Cette mutation différait donc fondamentalement des mutations qui ont été décrites pour le gène de la catalase katB des souches de S. aureus subsp. anaerobius catalase-négatives (GenBank accession No. AJ000471) (9). Cependant, les conséquences d’une délétion dans la région C-terminale de la catalase semblaient être les mêmes, c’est-à-dire un déplacement du cadre de lecture nucléotidique, un codon de terminaison précoce et une perte de l’activité enzymatique.

Deux espèces de Staphylococcus, S. aureus subsp. anaerobius et S. saccharolyticus, sont connues pour ne pas produire de catalase. Notre souche diffère de ces espèces sur la base de sa capacité à bien se développer dans des conditions aérobies, de son expression du facteur d’agglutination, de sa production d’acide à partir du tréhalose et du lactose, et de sa séquence d’ARNr 16S.

Les catalases, ou plus correctement, les hydroperoxydases, sont des enzymes impliquées dans la dégradation du peroxyde d’hydrogène (généré pendant le métabolisme cellulaire ou rencontré pendant l’infection de l’hôte) en eau et en oxygène moléculaire. La catalase a longtemps été impliquée comme un déterminant de virulence chez S. aureus. L’importance de l’expression in vivo des enzymes du stress oxydatif que sont la catalase et la superoxyde dismutase a été suggérée par l’analyse d’isolats cliniques présentant des niveaux réduits d’expression de ces enzymes (4, 5). S. aureus subsp. anaerobius est très étroitement lié à S. aureus sensu stricto et partage avec lui la capacité de produire des toxines et des enzymes extracellulaires mais est doté d’un potentiel pathogène beaucoup plus faible que S. aureus (9). La survie intracellulaire et la multiplication extracellulaire jouent toutes deux un rôle important dans la pathogenèse des infections à S. aureus. La survie intracellulaire des neutrophiles, des cellules endothéliales, des cellules épithéliales et des ostéoblastes a été décrite pour S. aureus et nécessite donc que les bactéries puissent résister au stress oxydatif (3). La catalase est un composant essentiel pour le maintien de la viabilité pendant la famine à long terme, une capacité importante pour la transmission nosocomiale de S. aureus ou du SARM (11). Enfin, la production de catalase est un mécanisme important permettant à S. aureus de coexister avec des micro-organismes qui génèrent du peroxyde d’hydrogène dans un environnement aérobie comme les voies respiratoires supérieures. L’activité bactéricide de Streptococcus pneumoniae envers S. aureus est apparemment médiée par le peroxyde d’hydrogène, fournissant une explication mécanistique possible pour l’interférence inter-espèces observée dans les études épidémiologiques (8).

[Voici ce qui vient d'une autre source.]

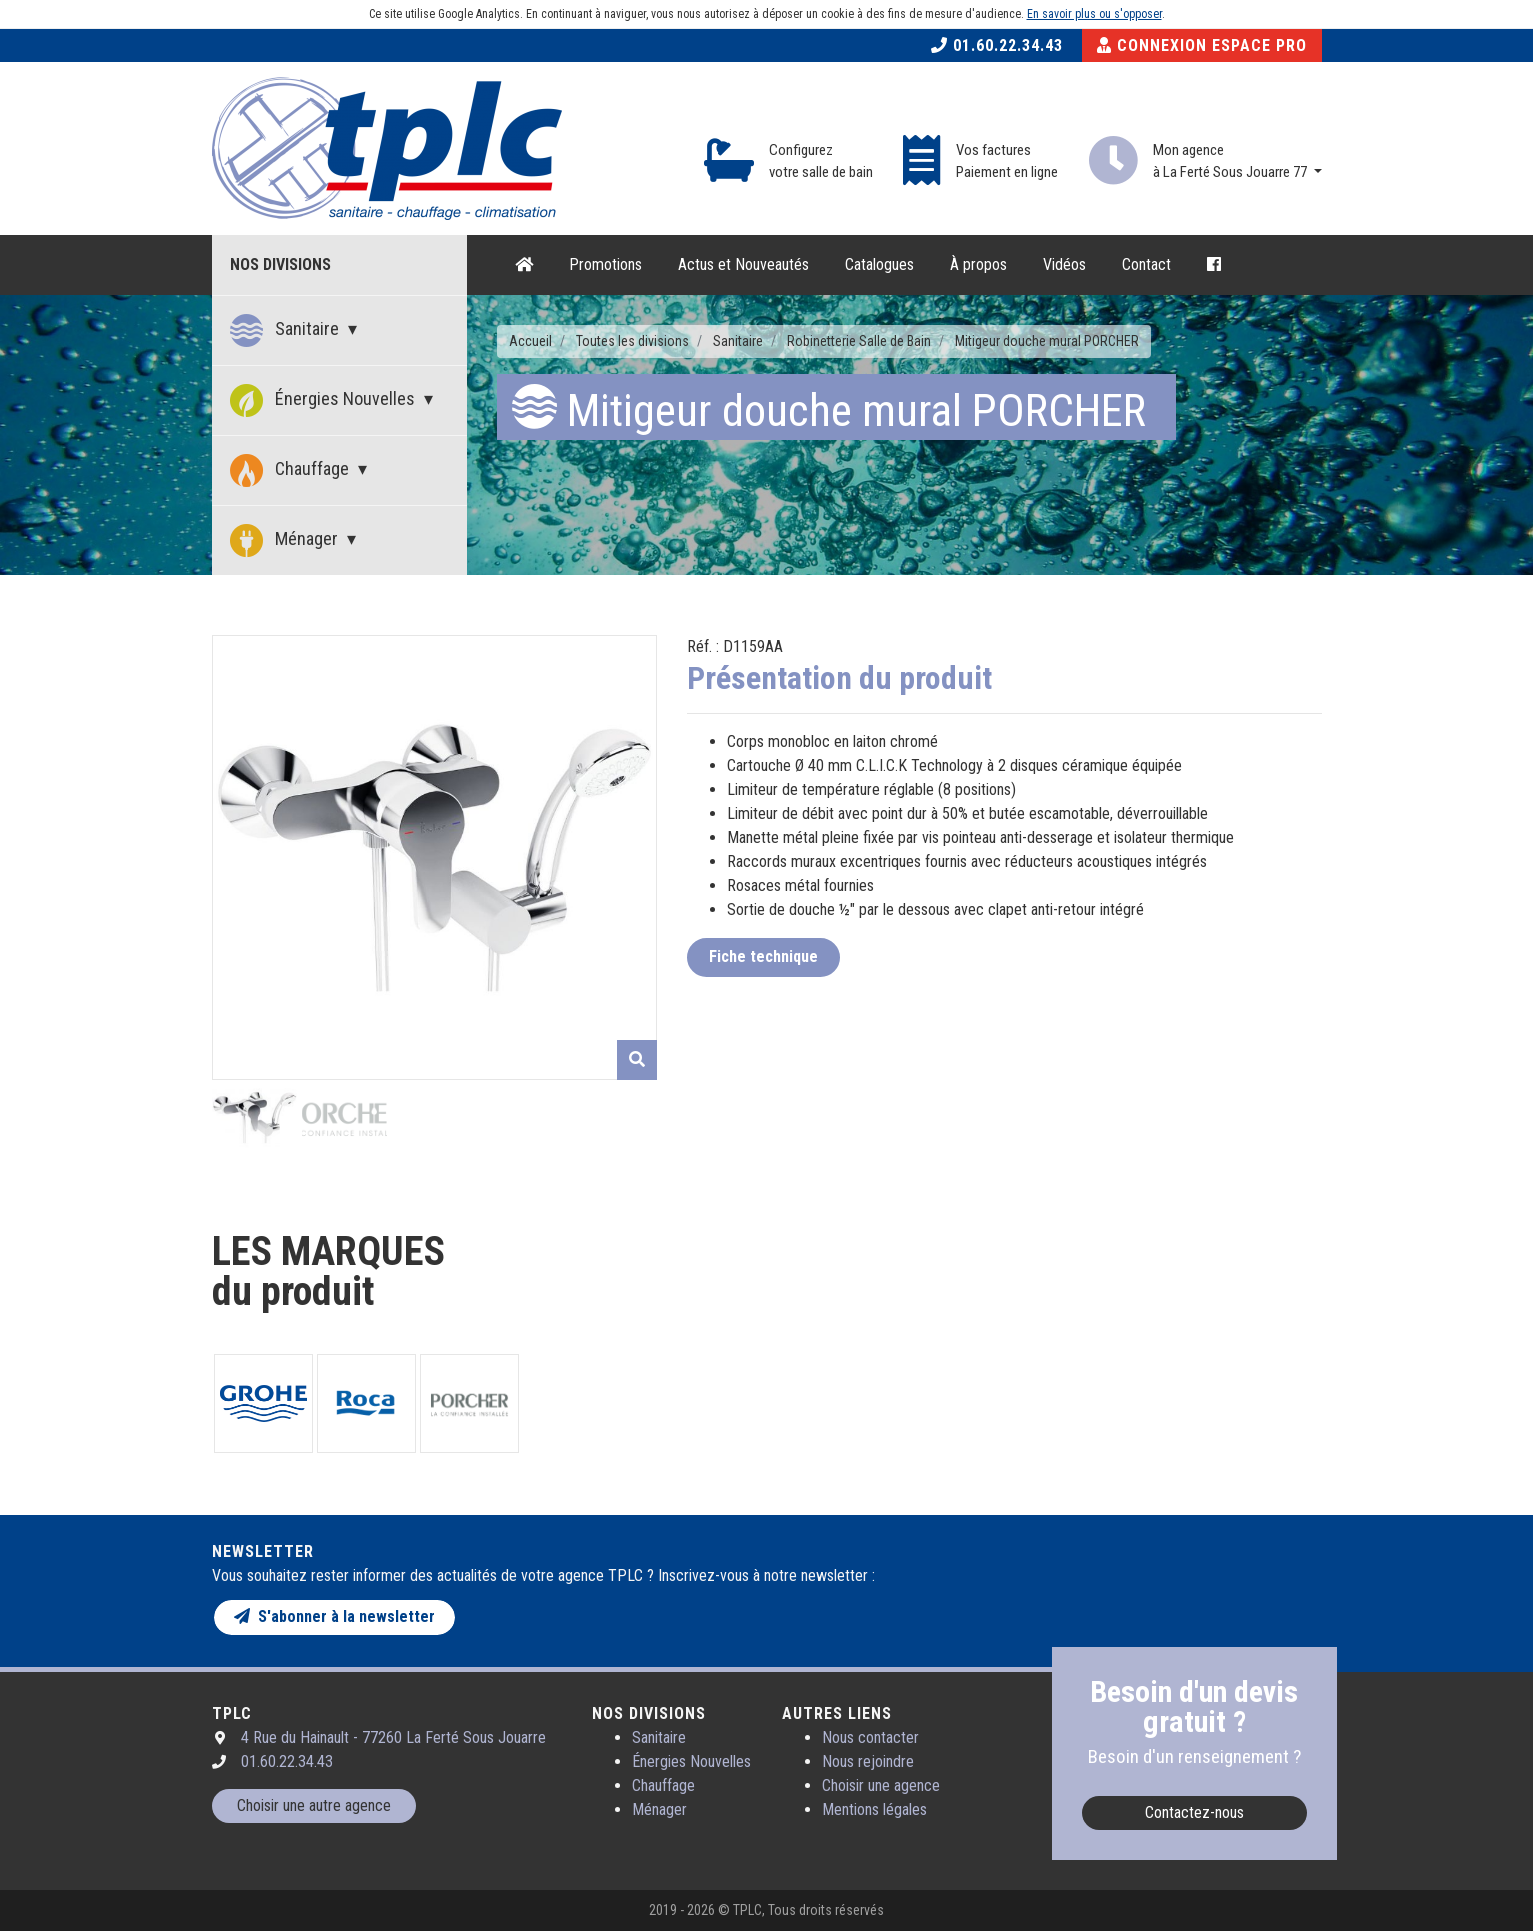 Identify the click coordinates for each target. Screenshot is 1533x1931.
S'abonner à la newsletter (334, 1616)
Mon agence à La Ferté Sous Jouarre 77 (1231, 161)
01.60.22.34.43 (997, 45)
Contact (1146, 264)
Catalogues (879, 264)
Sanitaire (286, 330)
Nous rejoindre (868, 1761)
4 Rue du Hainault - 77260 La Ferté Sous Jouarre (393, 1737)
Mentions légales (874, 1809)
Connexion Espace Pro (1202, 45)
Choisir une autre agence (314, 1805)
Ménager (286, 540)
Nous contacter (870, 1737)
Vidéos (1064, 264)
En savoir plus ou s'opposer (1094, 14)
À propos (978, 264)
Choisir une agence (881, 1785)
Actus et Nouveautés (743, 264)
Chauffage (291, 470)
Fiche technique (763, 956)
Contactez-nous (1194, 1812)
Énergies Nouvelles (324, 400)
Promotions (605, 264) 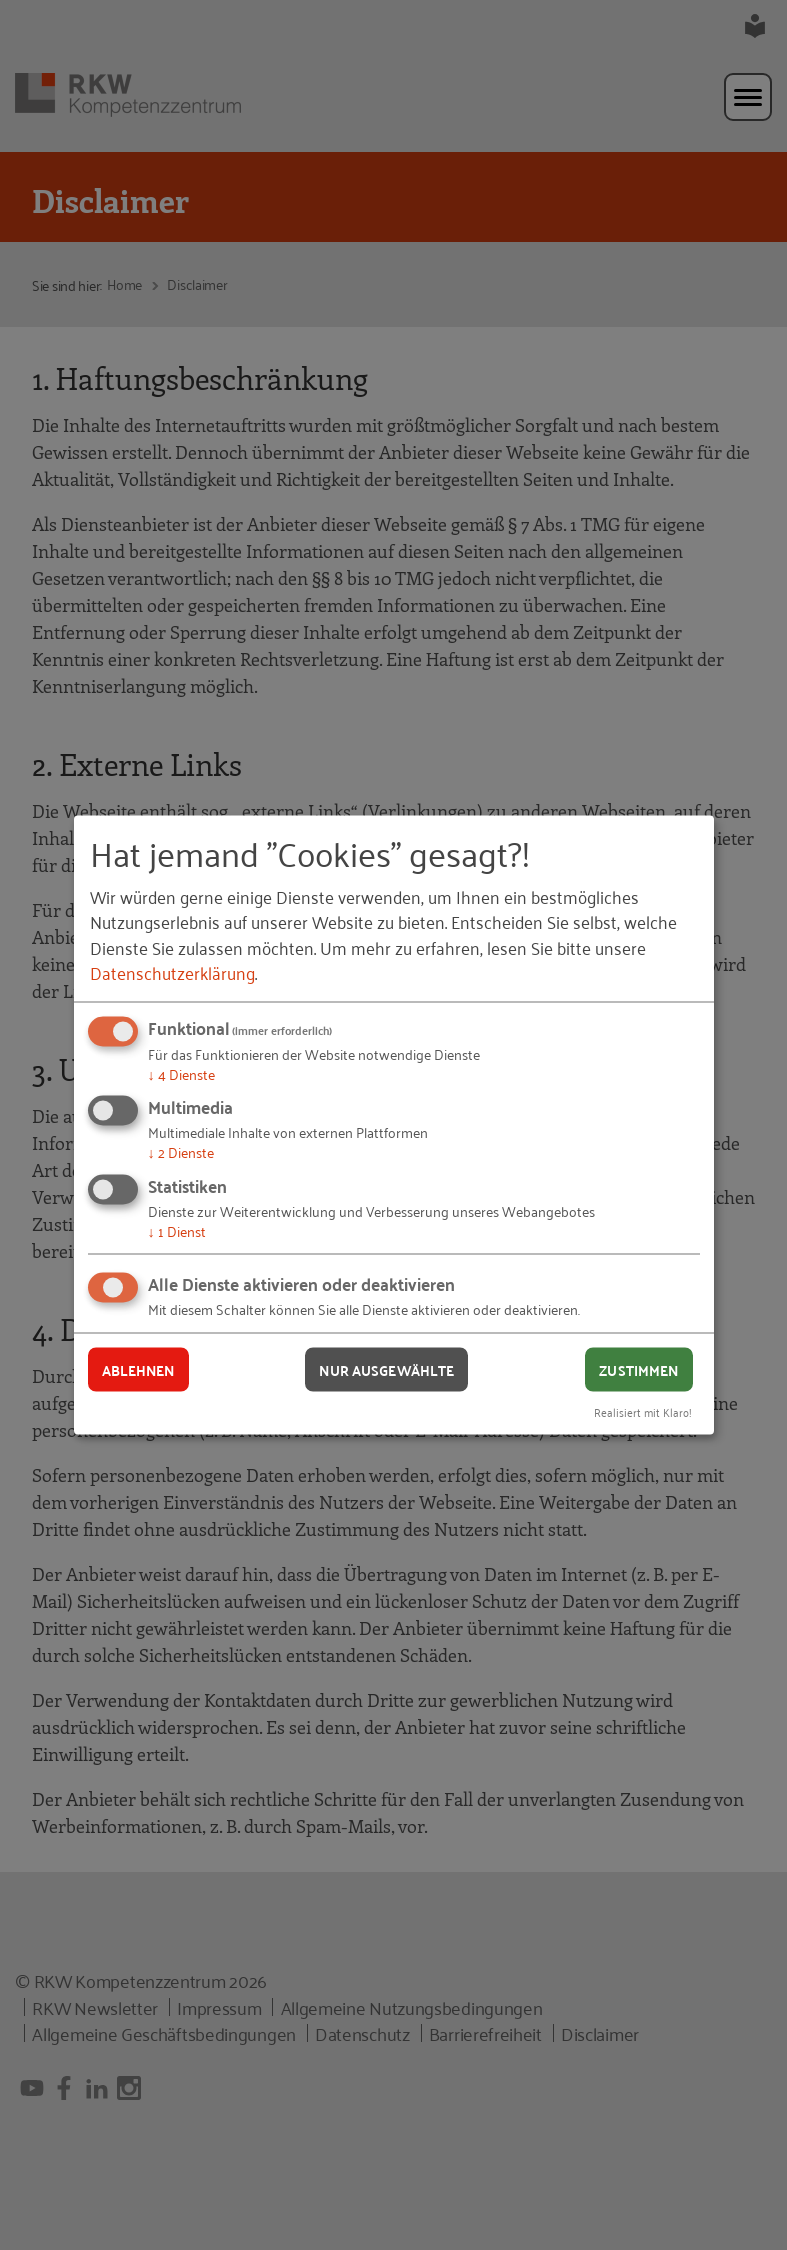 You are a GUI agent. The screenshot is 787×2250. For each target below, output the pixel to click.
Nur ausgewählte (386, 1369)
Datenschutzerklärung (172, 971)
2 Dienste (181, 1151)
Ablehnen (138, 1369)
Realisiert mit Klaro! (643, 1411)
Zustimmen (638, 1369)
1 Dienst (177, 1229)
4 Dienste (181, 1072)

La pertinence clinique des souches de S. aureus catalase-négatives nécessite une étude. Dans les rapports précédents, les souches de S. aureus catalase-négatives ont été isolées à partir d’échantillons de sang, de cathéters, d’échantillons de sécrétions bronchiques, d’ulcères et d’autres plaies associées à des infections ou à des endémies nosocomiales (1, 2, 7, 10, 12). Bien que peu nombreux, ces rapports apportent la preuve que la catalase n’est pas une condition absolue de la pathogénicité. Cependant, il est possible que la pathogénicité ou l’efficacité de transmission soit diminuée. Dans notre cas, la souche de SARM catalase-négative a été isolée à plusieurs reprises chez le même patient, mais jamais chez d’autres patients de l’unité de soins intensifs ou de l’hôpital universitaire. Rien n’indiquait que la souche avait provoqué une infection. Le profil de résistance aux antibiotiques suggère une origine commune de la souche de SARM négative à la catalase et d’autres souches locales de SARM. Il existe peu, voire aucun, rapport de SARM catalase-négatif isolé d’un patient sans maladie apparente de l’isolat. Cet article présente un rapport unique en ce sens. C’est également le premier rapport d’une souche de S. aureus subsp. aureus catalase-négative caractérisée par des méthodes moléculaires.